__Work request__. Check every line of the data and copy the ones where "tasks" appears.

───── Material for the task ─────

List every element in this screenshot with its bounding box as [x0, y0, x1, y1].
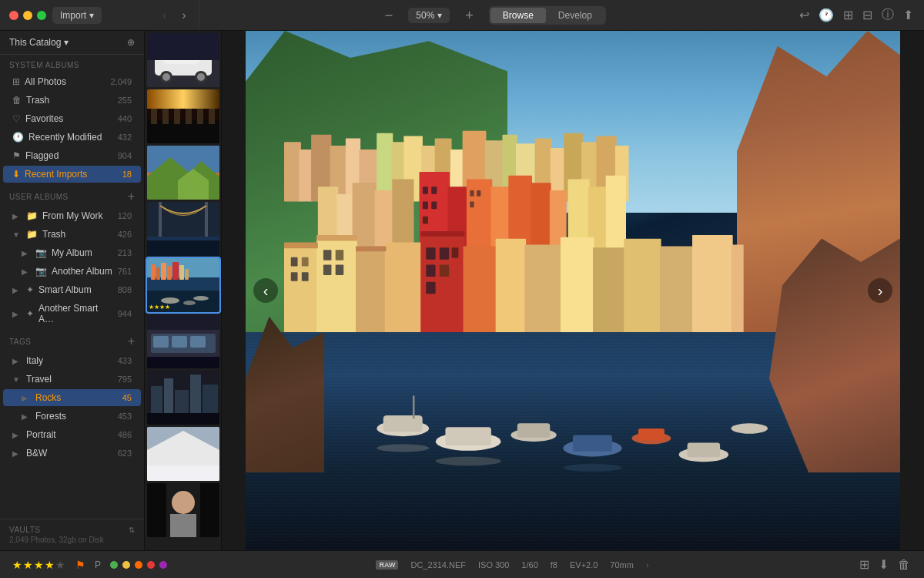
sidebar-item-portrait[interactable]: ▶ Portrait 486 [3, 426, 141, 443]
file-info: RAW DC_2314.NEF ISO 300 1/60 f8 EV+2.0 7… [376, 560, 648, 570]
sidebar-item-italy[interactable]: ▶ Italy 433 [3, 352, 141, 369]
label-indicator[interactable]: P [95, 560, 101, 570]
sidebar-item-from-my-work[interactable]: ▶ 📁 From My Work 120 [3, 207, 141, 224]
sidebar-item-smart-album[interactable]: ▶ ✦ Smart Album 808 [3, 281, 141, 298]
sidebar-item-another-smart[interactable]: ▶ ✦ Another Smart A… 944 [3, 300, 141, 328]
svg-rect-134 [284, 243, 318, 249]
travel-count: 795 [118, 375, 132, 384]
thumbnail-9[interactable] [147, 483, 219, 537]
titlebar-left: Import ▾ [0, 7, 150, 24]
thumbnail-7[interactable] [147, 371, 219, 425]
zoom-chevron-icon: ▾ [437, 10, 442, 21]
color-dot-orange[interactable] [135, 561, 142, 569]
info-button[interactable]: ⓘ [880, 5, 896, 25]
trash-count: 255 [118, 96, 132, 105]
star-rating[interactable]: ★★★★★ [12, 559, 66, 571]
expand-icon: ▶ [12, 449, 22, 458]
add-tag-button[interactable]: + [128, 334, 135, 348]
more-icon[interactable]: › [646, 560, 649, 570]
flag-indicator[interactable]: ⚑ [75, 559, 85, 571]
sidebar-item-rocks[interactable]: ▶ Rocks 45 [3, 389, 141, 406]
forests-label: Forests [35, 411, 113, 422]
tags-header: Tags + [0, 328, 144, 351]
recently-modified-count: 432 [118, 133, 132, 142]
svg-rect-28 [151, 264, 156, 280]
thumbnail-6[interactable] [147, 314, 219, 368]
thumbnail-1[interactable] [147, 33, 219, 87]
sidebar-item-trash-folder[interactable]: ▼ 📁 Trash 426 [3, 226, 141, 243]
tab-develop[interactable]: Develop [546, 8, 604, 23]
sidebar-item-another-album[interactable]: ▶ 📷 Another Album 761 [3, 263, 141, 280]
grid-view-button[interactable]: ⊞ [858, 556, 871, 573]
color-dot-red[interactable] [147, 561, 155, 569]
sidebar-item-recent-imports[interactable]: ⬇ Recent Imports 18 [3, 166, 141, 183]
vaults-section: Vaults ⇅ 2,049 Photos, 32gb on Disk [0, 519, 144, 550]
thumbnail-3[interactable] [147, 146, 219, 200]
layout2-button[interactable]: ⊟ [861, 6, 874, 24]
sidebar-item-travel[interactable]: ▼ Travel 795 [3, 371, 141, 388]
catalog-selector[interactable]: This Catalog ▾ [9, 37, 69, 48]
zoom-control[interactable]: 50% ▾ [408, 8, 450, 23]
svg-rect-101 [431, 202, 437, 210]
next-image-button[interactable]: › [868, 278, 892, 303]
minimize-button[interactable] [23, 11, 32, 20]
close-button[interactable] [9, 11, 18, 20]
shutter-value: 1/60 [521, 560, 537, 570]
svg-rect-139 [383, 415, 423, 431]
history-button[interactable]: 🕐 [817, 6, 835, 24]
svg-rect-100 [423, 202, 428, 210]
export-button[interactable]: ⬇ [877, 556, 890, 573]
svg-rect-102 [423, 217, 428, 224]
travel-label: Travel [26, 374, 113, 385]
thumbnail-4[interactable] [147, 202, 219, 256]
thumbnail-5[interactable]: ★★★★ [147, 258, 219, 312]
color-dot-purple[interactable] [159, 561, 167, 569]
tab-browse[interactable]: Browse [490, 8, 546, 23]
svg-rect-103 [470, 190, 474, 197]
back-button[interactable]: ‹ [158, 7, 171, 24]
sidebar-item-my-album[interactable]: ▶ 📷 My Album 213 [3, 244, 141, 261]
svg-rect-133 [426, 282, 435, 294]
scene [246, 31, 900, 550]
svg-rect-29 [156, 267, 160, 280]
color-dot-yellow[interactable] [122, 561, 130, 569]
sidebar-item-favorites[interactable]: ♡ Favorites 440 [3, 110, 141, 127]
folder-open-icon: 📁 [26, 229, 38, 240]
sidebar-item-all-photos[interactable]: ⊞ All Photos 2,049 [3, 73, 141, 90]
flagged-count: 904 [118, 151, 132, 160]
maximize-button[interactable] [37, 11, 46, 20]
prev-image-button[interactable]: ‹ [253, 278, 278, 303]
svg-rect-130 [452, 248, 459, 259]
sidebar-item-flagged[interactable]: ⚑ Flagged 904 [3, 147, 141, 164]
portrait-count: 486 [118, 430, 132, 439]
svg-rect-23 [159, 202, 162, 240]
svg-rect-34 [185, 269, 189, 280]
svg-rect-131 [426, 265, 435, 277]
layout1-button[interactable]: ⊞ [842, 6, 855, 24]
svg-rect-122 [291, 273, 298, 282]
undo-button[interactable]: ↩ [798, 6, 811, 24]
smart-album2-icon: ✦ [26, 308, 34, 319]
thumbnail-8[interactable] [147, 427, 219, 481]
expand-icon: ▼ [12, 230, 22, 239]
sidebar-item-bw[interactable]: ▶ B&W 623 [3, 445, 141, 462]
import-button[interactable]: Import ▾ [52, 7, 102, 24]
delete-button[interactable]: 🗑 [896, 556, 912, 573]
share-button[interactable]: ⬆ [902, 6, 915, 24]
my-album-label: My Album [52, 247, 113, 258]
zoom-out-button[interactable]: − [382, 8, 397, 22]
zoom-in-button[interactable]: + [462, 8, 477, 22]
add-album-button[interactable]: + [128, 190, 135, 203]
sidebar-item-forests[interactable]: ▶ Forests 453 [3, 408, 141, 425]
my-album-count: 213 [118, 248, 132, 257]
sidebar-item-trash[interactable]: 🗑 Trash 255 [3, 92, 141, 109]
svg-rect-32 [172, 262, 179, 280]
svg-point-151 [732, 423, 768, 434]
new-catalog-icon[interactable]: ⊕ [127, 37, 135, 48]
thumbnail-2[interactable] [147, 89, 219, 143]
another-album-count: 761 [118, 267, 132, 276]
sidebar-item-recently-modified[interactable]: 🕐 Recently Modified 432 [3, 129, 141, 146]
color-dot-green[interactable] [110, 561, 118, 569]
svg-rect-129 [440, 248, 449, 260]
forward-button[interactable]: › [177, 7, 190, 24]
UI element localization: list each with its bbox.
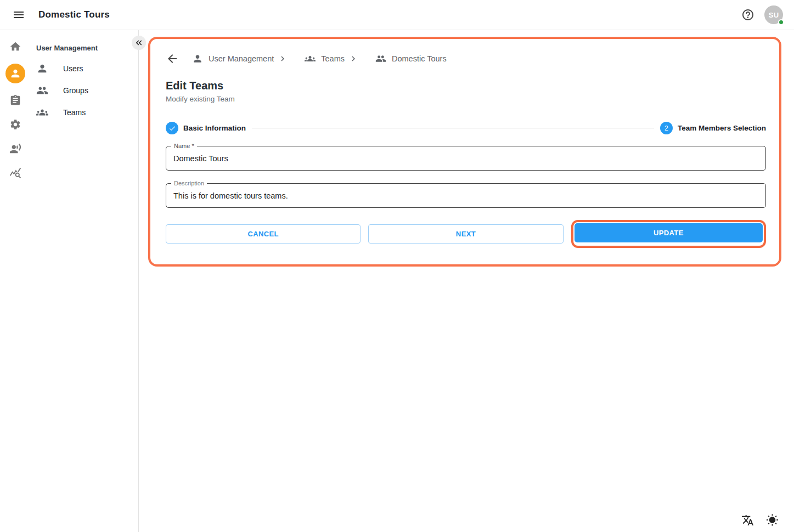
sidebar-header: User Management [30, 38, 138, 58]
translate-icon[interactable] [741, 514, 754, 527]
name-field-label: Name * [171, 143, 197, 149]
group-icon [375, 53, 386, 64]
cancel-button[interactable]: CANCEL [166, 224, 361, 244]
settings-gear-icon [9, 118, 21, 131]
icon-rail [0, 30, 30, 532]
floating-tools [741, 514, 779, 527]
online-status-dot [778, 19, 784, 25]
help-icon[interactable] [741, 8, 754, 21]
breadcrumb-teams[interactable]: Teams [305, 53, 345, 64]
breadcrumb-label: Teams [321, 54, 345, 63]
user-management-icon [5, 64, 25, 83]
step-label: Basic Information [183, 124, 246, 132]
voice-over-user-icon [9, 143, 21, 155]
form-actions: CANCEL NEXT UPDATE [166, 220, 766, 248]
sidebar-item-label: Teams [63, 108, 86, 117]
breadcrumb-user-management[interactable]: User Management [192, 53, 274, 64]
sidebar-item-label: Users [63, 64, 83, 73]
user-avatar[interactable]: SU [764, 5, 783, 24]
user-icon [36, 63, 48, 75]
user-icon [192, 53, 203, 64]
rail-tasks[interactable] [3, 91, 27, 110]
chevron-right-icon [278, 54, 288, 64]
step-team-members-selection[interactable]: 2 Team Members Selection [660, 122, 766, 134]
update-button[interactable]: UPDATE [575, 223, 763, 242]
home-icon [9, 41, 21, 53]
group-icon [36, 84, 48, 97]
breadcrumb-domestic-tours[interactable]: Domestic Tours [375, 53, 447, 64]
stepper: Basic Information 2 Team Members Selecti… [166, 122, 766, 134]
back-arrow-icon[interactable] [166, 52, 179, 65]
teams-icon [36, 106, 48, 118]
page-subtitle: Modify existing Team [166, 95, 766, 103]
sidebar-item-label: Groups [63, 86, 88, 95]
teams-icon [305, 53, 316, 64]
rail-analytics[interactable] [3, 163, 27, 182]
edit-team-panel-highlight: User Management Teams [148, 37, 781, 267]
rail-settings[interactable] [3, 115, 27, 134]
rail-home[interactable] [3, 37, 27, 56]
description-field: Description [166, 183, 766, 208]
breadcrumb-label: Domestic Tours [392, 54, 447, 63]
sidebar: User Management Users Groups Teams [30, 30, 139, 532]
sidebar-item-groups[interactable]: Groups [30, 80, 138, 101]
description-field-label: Description [171, 180, 207, 186]
step-number: 2 [660, 122, 673, 134]
description-input[interactable] [173, 191, 758, 200]
sidebar-item-users[interactable]: Users [30, 58, 138, 80]
chevron-right-icon [348, 54, 358, 64]
app-title: Domestic Tours [38, 9, 110, 20]
page-title: Edit Teams [166, 80, 766, 92]
sidebar-item-teams[interactable]: Teams [30, 101, 138, 123]
update-button-highlight: UPDATE [571, 220, 766, 248]
rail-user-management[interactable] [3, 61, 27, 86]
main-content: User Management Teams [139, 30, 794, 532]
breadcrumb-label: User Management [209, 54, 274, 63]
topbar: Domestic Tours SU [0, 0, 794, 30]
step-label: Team Members Selection [678, 124, 766, 132]
clipboard-tasks-icon [9, 94, 21, 106]
name-input[interactable] [173, 154, 758, 163]
rail-voice-over[interactable] [3, 139, 27, 158]
sidebar-collapse-button[interactable] [132, 36, 146, 50]
next-button[interactable]: NEXT [368, 224, 563, 244]
step-basic-information[interactable]: Basic Information [166, 122, 246, 134]
brightness-icon[interactable] [766, 514, 779, 527]
breadcrumb: User Management Teams [166, 52, 766, 65]
step-check-icon [166, 122, 178, 134]
menu-icon[interactable] [12, 8, 25, 21]
analytics-search-icon [9, 167, 21, 179]
double-chevron-left-icon [134, 38, 144, 48]
stepper-connector [252, 128, 654, 128]
name-field: Name * [166, 146, 766, 171]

─────

__Result of the exercise__.
rail-tasks[interactable] [3, 91, 27, 110]
clipboard-tasks-icon [9, 94, 21, 106]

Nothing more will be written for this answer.